On Sunday morning, after sleeping for about six hours, Russell said, she was awoken at 4:30 a.m., notified about the extent of the flooding told to “start taking assignments.”
She said her priority has remained the babies in the NICU: Women don’t stop going into labor when there’s a flood, and unfortunately some have complications. Many families have struggled to make it to the hospital, and some Houston hospitals have been flooded.

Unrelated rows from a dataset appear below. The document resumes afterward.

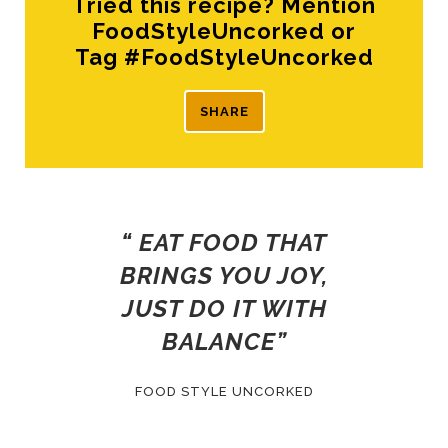
Tried this recipe? Mention
FoodStyleUncorked or
Tag #FoodStyleUncorked
SHARE
“ EAT FOOD THAT
BRINGS YOU JOY,
JUST DO IT WITH
BALANCE”
FOOD STYLE UNCORKED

Russell said she received a call Monday from a relative of twin infants who are in the NICU. She was calling the hospital to check in while attempting to travel among safe areas of the city.
“I just told her, ‘I’ll take care of your twins; just stay safe,'” Russell said. “It’s a nightmare.”
On Tuesday, Russell said the rain was still coming but had slowed. “People are coming out of the woodwork” to help, using boats to bring people to the hospital. The National Guard had been landing on the hospital roof, she said.
At one point, she went out on the parking garage to try to catch a glimpse of the damage. All of the roads to and from the parking garage were flooded and debris was flowing down the roads like a slow-moving river.
She feels the most for her co-workers and friends who have lost much during the storm but have still worked and taken time to help others.
“Everyone’s positive and trying to help in any way they can,” she said. “It feels really good to be surrounded by people with such morale. They’ve lost homes, multiple cars, and they still got here as soon as they could.”
She and other co-workers who have been working five days straight are hoping the subsiding rains will allow them to go home soon, maybe by the middle or end of the week. But, while rains had slowed, many reports said water was still rising.
“It’s a humbling, awful experience,” Russell said.